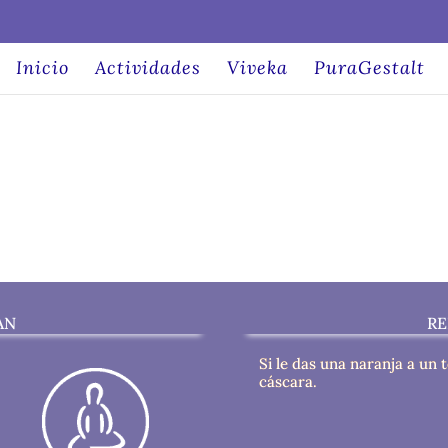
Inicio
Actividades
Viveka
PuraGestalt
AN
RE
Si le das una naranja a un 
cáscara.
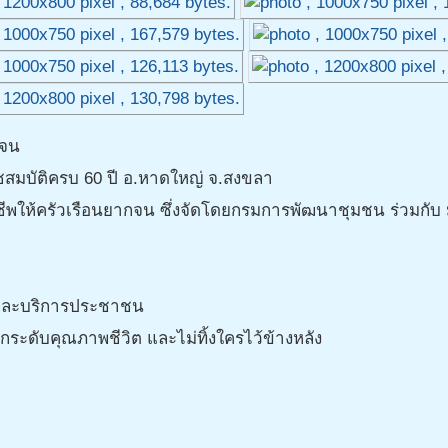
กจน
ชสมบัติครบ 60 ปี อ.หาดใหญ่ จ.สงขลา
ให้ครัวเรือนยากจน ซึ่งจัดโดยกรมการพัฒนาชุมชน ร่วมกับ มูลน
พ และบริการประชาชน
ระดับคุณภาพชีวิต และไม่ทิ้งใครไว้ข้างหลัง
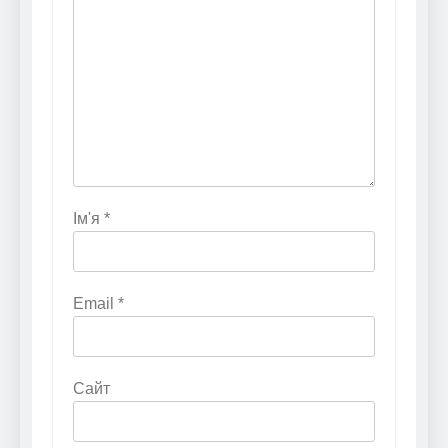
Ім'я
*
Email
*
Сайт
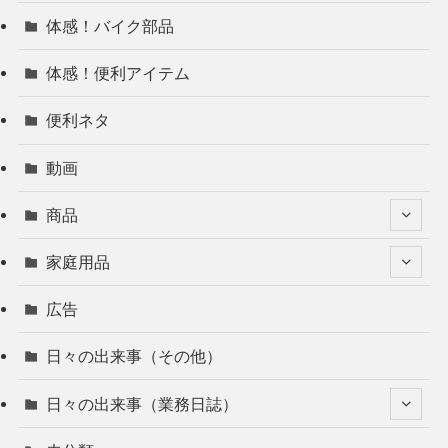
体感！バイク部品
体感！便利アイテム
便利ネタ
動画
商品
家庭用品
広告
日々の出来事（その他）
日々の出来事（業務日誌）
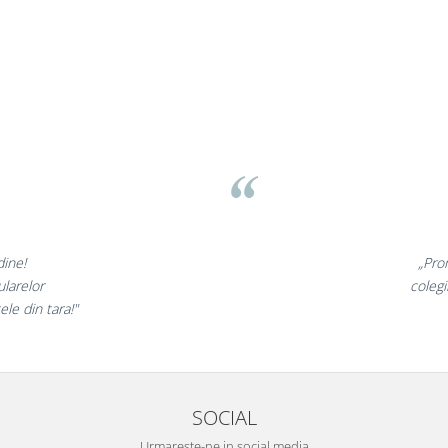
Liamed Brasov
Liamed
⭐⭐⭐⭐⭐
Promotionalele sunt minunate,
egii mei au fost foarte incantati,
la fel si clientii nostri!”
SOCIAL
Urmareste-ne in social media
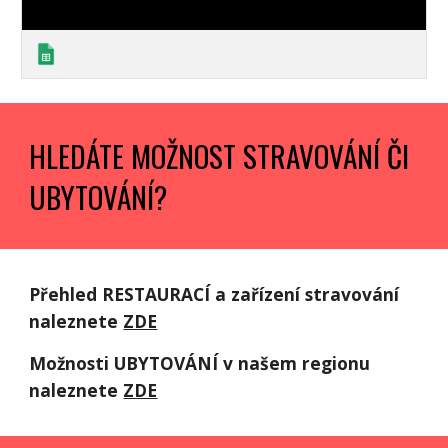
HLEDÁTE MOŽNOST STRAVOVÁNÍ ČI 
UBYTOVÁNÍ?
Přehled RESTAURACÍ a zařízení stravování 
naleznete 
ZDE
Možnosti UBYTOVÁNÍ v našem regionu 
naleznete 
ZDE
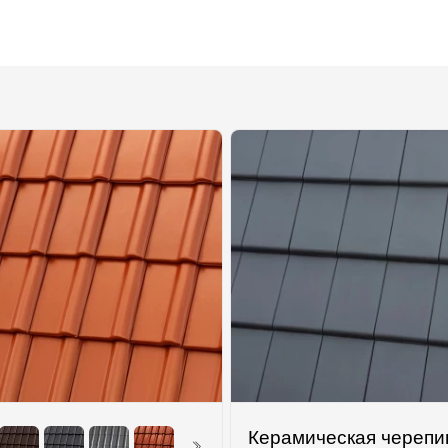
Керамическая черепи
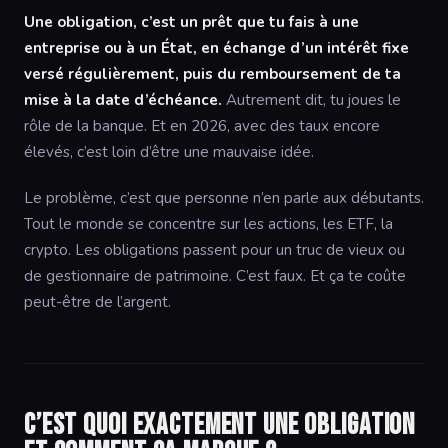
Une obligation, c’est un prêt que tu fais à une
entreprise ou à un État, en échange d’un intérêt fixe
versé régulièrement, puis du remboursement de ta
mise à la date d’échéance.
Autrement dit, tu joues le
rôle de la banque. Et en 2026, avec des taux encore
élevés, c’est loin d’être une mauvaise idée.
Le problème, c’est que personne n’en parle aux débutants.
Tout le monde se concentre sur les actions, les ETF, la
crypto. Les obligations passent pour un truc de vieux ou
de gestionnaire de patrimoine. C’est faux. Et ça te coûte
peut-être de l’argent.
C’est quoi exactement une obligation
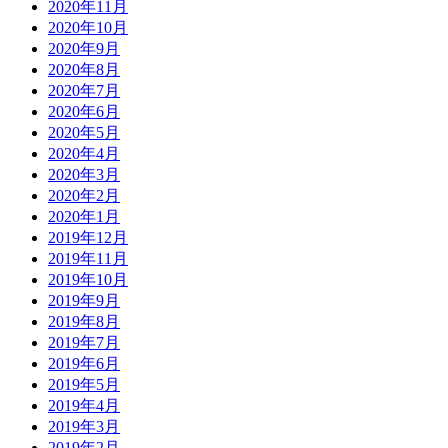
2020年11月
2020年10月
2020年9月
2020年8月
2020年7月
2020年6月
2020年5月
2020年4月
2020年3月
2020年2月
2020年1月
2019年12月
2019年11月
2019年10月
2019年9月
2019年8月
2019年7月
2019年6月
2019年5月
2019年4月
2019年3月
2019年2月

=======

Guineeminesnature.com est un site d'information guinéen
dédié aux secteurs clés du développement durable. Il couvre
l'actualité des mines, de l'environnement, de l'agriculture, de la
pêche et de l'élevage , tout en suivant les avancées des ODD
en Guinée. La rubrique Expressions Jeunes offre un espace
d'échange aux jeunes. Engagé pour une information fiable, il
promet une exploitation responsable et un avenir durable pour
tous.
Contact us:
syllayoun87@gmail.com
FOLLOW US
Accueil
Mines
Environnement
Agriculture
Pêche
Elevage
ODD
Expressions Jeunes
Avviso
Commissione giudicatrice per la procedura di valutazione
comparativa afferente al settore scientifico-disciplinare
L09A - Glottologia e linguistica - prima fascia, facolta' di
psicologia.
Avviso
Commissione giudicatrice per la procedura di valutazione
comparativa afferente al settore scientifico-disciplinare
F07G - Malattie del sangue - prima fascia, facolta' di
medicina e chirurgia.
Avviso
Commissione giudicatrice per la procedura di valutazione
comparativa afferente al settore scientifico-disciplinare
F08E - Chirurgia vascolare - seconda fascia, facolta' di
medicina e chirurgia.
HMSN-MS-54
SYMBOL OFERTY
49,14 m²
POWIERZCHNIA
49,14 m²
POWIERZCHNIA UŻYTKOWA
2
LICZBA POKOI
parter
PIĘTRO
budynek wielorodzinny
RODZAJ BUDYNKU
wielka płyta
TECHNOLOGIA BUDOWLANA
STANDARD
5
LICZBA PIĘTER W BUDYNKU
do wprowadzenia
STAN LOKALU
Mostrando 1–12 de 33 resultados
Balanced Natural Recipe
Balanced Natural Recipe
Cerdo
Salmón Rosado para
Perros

=======

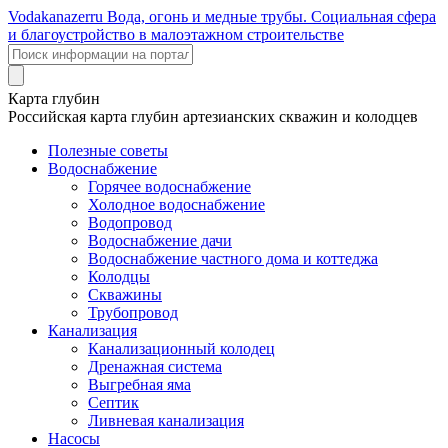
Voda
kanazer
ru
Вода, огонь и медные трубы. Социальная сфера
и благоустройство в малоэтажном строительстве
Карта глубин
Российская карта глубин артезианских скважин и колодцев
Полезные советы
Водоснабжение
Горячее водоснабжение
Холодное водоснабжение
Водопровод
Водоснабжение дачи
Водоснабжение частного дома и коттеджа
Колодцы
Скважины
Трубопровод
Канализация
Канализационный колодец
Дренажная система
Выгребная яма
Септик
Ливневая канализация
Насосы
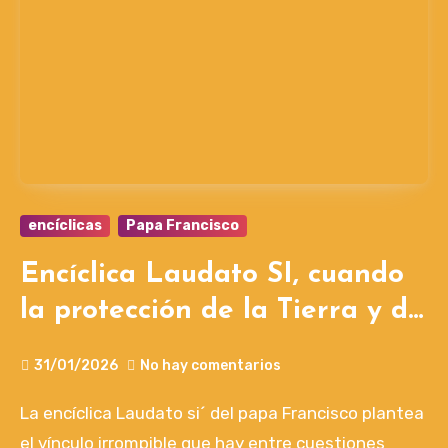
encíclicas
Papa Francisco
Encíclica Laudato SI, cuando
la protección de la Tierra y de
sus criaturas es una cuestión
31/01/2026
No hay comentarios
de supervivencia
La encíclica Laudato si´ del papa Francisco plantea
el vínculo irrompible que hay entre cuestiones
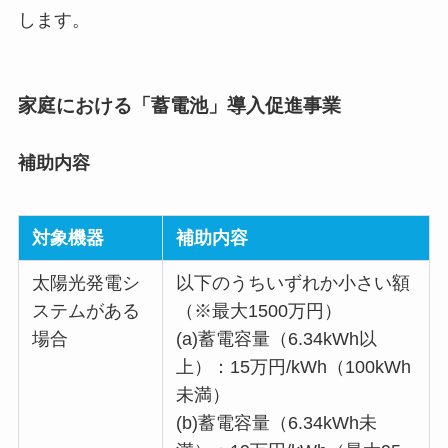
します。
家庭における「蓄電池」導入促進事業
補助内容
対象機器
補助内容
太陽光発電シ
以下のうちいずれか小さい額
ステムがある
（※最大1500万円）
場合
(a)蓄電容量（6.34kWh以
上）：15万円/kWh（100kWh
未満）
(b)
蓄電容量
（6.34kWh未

=======

▶ _AIM OF THE TASK_
Find the lines of the listing above that hold "UBYTOVÁNÍ". Please copy them.

▶ _EXERCISE SOLUTION_
UBYTOVÁNÍ?
Možnosti UBYTOVÁNÍ v našem regionu 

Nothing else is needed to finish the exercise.